** Opening RECORDS SHOWN block **

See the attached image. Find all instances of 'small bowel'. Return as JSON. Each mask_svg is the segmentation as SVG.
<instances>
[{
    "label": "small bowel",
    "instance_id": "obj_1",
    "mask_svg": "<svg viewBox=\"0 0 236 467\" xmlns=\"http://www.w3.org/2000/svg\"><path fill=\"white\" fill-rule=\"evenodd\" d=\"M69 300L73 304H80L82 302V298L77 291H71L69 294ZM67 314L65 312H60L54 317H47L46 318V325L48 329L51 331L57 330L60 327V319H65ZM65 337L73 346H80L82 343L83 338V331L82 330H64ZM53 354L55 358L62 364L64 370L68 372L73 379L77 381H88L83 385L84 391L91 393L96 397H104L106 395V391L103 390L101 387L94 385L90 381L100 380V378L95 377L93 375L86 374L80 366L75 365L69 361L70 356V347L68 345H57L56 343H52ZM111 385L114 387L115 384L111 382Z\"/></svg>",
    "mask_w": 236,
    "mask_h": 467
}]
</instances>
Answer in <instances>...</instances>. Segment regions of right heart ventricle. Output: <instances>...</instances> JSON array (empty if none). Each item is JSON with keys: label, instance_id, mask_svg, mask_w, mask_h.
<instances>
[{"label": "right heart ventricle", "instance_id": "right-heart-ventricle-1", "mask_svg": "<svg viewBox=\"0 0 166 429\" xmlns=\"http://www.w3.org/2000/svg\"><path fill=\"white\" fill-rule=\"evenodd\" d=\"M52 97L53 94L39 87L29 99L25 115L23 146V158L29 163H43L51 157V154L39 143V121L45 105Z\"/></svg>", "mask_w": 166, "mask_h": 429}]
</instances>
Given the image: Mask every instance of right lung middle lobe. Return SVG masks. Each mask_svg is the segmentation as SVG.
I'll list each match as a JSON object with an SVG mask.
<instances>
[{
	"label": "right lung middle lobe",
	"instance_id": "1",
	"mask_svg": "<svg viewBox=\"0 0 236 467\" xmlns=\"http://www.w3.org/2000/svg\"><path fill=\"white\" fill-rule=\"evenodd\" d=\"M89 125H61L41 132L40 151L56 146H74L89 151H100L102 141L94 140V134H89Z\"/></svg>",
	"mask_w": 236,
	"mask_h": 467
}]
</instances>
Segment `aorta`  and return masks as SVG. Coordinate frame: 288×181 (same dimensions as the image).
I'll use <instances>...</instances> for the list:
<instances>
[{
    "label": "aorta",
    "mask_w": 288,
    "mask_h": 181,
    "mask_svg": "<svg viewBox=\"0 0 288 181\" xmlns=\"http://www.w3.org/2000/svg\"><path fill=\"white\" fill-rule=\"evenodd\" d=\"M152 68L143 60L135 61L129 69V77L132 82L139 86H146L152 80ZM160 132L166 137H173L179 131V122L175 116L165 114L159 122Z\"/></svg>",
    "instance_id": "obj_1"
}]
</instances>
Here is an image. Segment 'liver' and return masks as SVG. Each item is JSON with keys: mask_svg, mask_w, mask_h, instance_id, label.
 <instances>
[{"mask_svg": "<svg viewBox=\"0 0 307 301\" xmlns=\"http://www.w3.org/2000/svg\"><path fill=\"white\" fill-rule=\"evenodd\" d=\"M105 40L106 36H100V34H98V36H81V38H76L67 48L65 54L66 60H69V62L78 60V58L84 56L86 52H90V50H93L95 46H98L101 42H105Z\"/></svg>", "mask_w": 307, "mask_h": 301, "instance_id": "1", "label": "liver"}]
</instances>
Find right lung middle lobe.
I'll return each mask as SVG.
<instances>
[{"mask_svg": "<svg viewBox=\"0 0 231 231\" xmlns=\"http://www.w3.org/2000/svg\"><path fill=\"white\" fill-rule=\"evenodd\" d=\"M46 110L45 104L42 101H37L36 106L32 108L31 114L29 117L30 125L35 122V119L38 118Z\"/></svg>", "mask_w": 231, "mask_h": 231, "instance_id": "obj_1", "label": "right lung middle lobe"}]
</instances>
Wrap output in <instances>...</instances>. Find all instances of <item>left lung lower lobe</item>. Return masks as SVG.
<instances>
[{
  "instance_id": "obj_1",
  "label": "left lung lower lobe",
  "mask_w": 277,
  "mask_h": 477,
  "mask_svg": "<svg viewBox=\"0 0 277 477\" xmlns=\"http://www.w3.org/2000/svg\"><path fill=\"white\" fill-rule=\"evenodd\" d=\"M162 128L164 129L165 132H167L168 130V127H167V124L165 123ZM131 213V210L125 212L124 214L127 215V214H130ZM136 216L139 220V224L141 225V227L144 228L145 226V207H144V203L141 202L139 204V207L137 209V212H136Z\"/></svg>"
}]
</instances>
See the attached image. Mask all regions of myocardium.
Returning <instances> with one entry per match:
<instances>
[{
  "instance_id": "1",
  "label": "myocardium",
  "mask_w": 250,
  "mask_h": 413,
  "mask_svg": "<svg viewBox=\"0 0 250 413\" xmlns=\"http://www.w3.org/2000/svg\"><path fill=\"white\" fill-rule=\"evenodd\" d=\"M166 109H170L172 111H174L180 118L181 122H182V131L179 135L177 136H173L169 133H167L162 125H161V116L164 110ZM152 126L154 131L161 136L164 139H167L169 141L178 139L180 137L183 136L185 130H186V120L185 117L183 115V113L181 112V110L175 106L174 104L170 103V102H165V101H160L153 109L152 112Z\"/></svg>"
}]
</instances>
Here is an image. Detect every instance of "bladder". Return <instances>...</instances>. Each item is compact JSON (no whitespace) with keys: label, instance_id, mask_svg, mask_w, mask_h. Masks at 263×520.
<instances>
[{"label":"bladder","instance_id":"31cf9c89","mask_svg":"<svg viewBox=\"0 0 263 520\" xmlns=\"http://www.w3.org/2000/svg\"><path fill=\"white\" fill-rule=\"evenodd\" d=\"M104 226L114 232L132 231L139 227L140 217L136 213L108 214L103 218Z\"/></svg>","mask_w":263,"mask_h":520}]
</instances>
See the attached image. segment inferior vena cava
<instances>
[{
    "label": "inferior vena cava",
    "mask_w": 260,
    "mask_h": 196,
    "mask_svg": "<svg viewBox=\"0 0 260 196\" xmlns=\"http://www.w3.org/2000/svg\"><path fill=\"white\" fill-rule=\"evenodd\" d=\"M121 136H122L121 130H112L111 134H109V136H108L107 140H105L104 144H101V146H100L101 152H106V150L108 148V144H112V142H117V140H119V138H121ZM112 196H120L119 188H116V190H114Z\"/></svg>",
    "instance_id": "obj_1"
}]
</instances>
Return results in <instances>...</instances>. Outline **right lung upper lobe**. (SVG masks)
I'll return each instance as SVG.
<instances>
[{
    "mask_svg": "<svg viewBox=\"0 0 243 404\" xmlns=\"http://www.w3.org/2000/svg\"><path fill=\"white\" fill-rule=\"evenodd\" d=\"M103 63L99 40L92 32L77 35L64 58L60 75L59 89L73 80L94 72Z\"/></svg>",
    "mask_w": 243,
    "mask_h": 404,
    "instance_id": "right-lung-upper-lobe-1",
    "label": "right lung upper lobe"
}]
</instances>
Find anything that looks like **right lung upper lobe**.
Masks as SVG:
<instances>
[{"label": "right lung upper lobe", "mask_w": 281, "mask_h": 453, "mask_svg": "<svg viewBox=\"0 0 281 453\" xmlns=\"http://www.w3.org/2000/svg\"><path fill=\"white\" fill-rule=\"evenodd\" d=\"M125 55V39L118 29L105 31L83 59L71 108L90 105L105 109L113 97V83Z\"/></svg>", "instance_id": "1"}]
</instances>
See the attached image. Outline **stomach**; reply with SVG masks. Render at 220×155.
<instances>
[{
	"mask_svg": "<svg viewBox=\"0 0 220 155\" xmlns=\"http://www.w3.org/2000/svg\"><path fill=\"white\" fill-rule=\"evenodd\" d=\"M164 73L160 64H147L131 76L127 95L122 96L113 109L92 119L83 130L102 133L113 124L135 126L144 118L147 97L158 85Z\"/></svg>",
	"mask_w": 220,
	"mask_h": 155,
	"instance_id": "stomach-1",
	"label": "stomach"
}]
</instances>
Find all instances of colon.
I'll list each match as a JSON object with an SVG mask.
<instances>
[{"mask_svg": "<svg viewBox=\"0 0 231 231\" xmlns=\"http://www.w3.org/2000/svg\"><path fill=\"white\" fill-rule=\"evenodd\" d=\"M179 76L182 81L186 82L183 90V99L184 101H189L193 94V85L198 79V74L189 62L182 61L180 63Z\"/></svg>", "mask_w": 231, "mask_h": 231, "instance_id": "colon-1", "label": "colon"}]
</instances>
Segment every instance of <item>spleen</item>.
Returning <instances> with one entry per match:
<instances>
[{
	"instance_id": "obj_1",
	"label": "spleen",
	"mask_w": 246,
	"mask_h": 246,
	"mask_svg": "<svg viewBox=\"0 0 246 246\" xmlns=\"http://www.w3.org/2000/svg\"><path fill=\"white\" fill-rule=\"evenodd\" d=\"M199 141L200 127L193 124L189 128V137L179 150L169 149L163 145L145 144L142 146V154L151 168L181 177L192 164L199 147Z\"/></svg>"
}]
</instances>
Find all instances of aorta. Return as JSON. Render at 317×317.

** Closing RECORDS SHOWN block **

*ACTIVITY:* Would you please set down the lines from the one with "Segment every instance" to the end of the data above, exactly and without any other lines?

*THE COMPLETED TASK:*
Segment every instance of <item>spleen</item>.
Returning <instances> with one entry per match:
<instances>
[{
	"instance_id": "obj_1",
	"label": "spleen",
	"mask_w": 246,
	"mask_h": 246,
	"mask_svg": "<svg viewBox=\"0 0 246 246\" xmlns=\"http://www.w3.org/2000/svg\"><path fill=\"white\" fill-rule=\"evenodd\" d=\"M199 141L200 127L193 124L189 128V137L179 150L169 149L163 145L145 144L142 146V154L151 168L181 177L192 164L199 147Z\"/></svg>"
}]
</instances>
Find all instances of aorta. Return as JSON. Render at 317×317.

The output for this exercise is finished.